Working with an injury, on the other hand, is a much healthier approach. Sometimes, you do have to stop the activity, but that doesn’t mean you have to stop moving. For the vast majority of overuse injuries, there is some way to engage in movement that will accommodate the injury. This approach is founded on the notion of acceptance, which is a key for any challenge or unpalatable reality that life presents to you. Even if you desire the future to be different, you’ll make yourself miserable if you wish the present to be different. The present simply IS. No amount of wishing it otherwise will change the fact that your toddler is currently, at this moment, throwing a tantrum or that your flight was canceled. As Byron Katie says in Loving What Is,


“When I argue with reality, I lose – but only 100% of the time.”

Working with the injury may require some creativity. It may require trying new training modalities. Guess what – there’s a chance to grow your brain with some neuroplasticity! What are some weaknesses that you can turn into strengths? Can’t run full-court? How is your free-throw percentage looking? When I finished the Philadelphia marathon last month, I wanted nothing more than to get after it with some more running. But when I tried to run a week later, then again two weeks later, my lace bite and iliotibial band (ITB) flared up each time. I thought of Ryan Holiday’s book, The Obstacle is the Way. How is this problem a solution? I have been toying with the idea of triathlon for years. I’ve done a lot of running and cycling during those years but never got around to swimming. So I took the opportunity to join the YMCA and get in the pool. The obstacle is the way.


Photo: Unsplash

The other key aspect of working with the injury is identifying what led to it in the first place.
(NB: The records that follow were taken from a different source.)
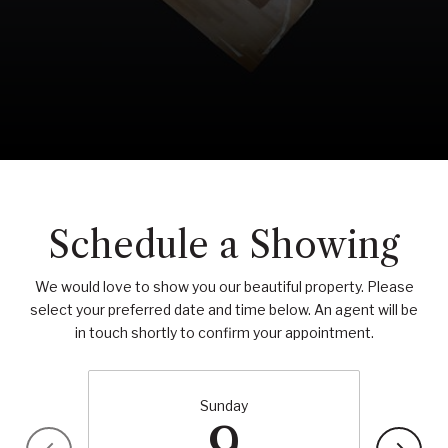
Schedule a Showing
We would love to show you our beautiful property. Please
select your preferred date and time below. An agent will be
in touch shortly to confirm your appointment.
Sunday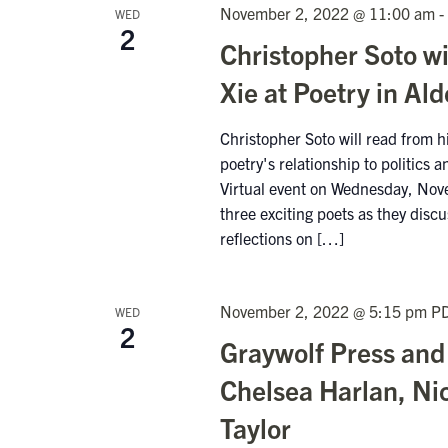
November 2, 2022 @ 11:00 am
-
WED
2
Christopher Soto w
Xie at Poetry in Al
Christopher Soto will read from his
poetry's relationship to politics
Virtual event on Wednesday, Nov
three exciting poets as they discu
reflections on […]
November 2, 2022 @ 5:15 pm
P
WED
2
Graywolf Press and
Chelsea Harlan, Ni
Taylor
Most of the time, the genesis of the problem involved inappropriately high training volume, or inappropriate scaling up of intensity without periodization (periods of progressively loaded training stress followed by rest). If we’re honest with ourselves, most of us can acknowledge how our bull-headedness led us to injury. Other contributing factors might require a second set of eyes from a fellow athlete, a coach, a trainer, a therapist or a doc.


If you listen to your body, it will tell you the problem. If you listen to your mind, it will tell you the solution. Stop hurting yourself. But don’t stop moving. The obstacle is the way. I’ll see you in the pool!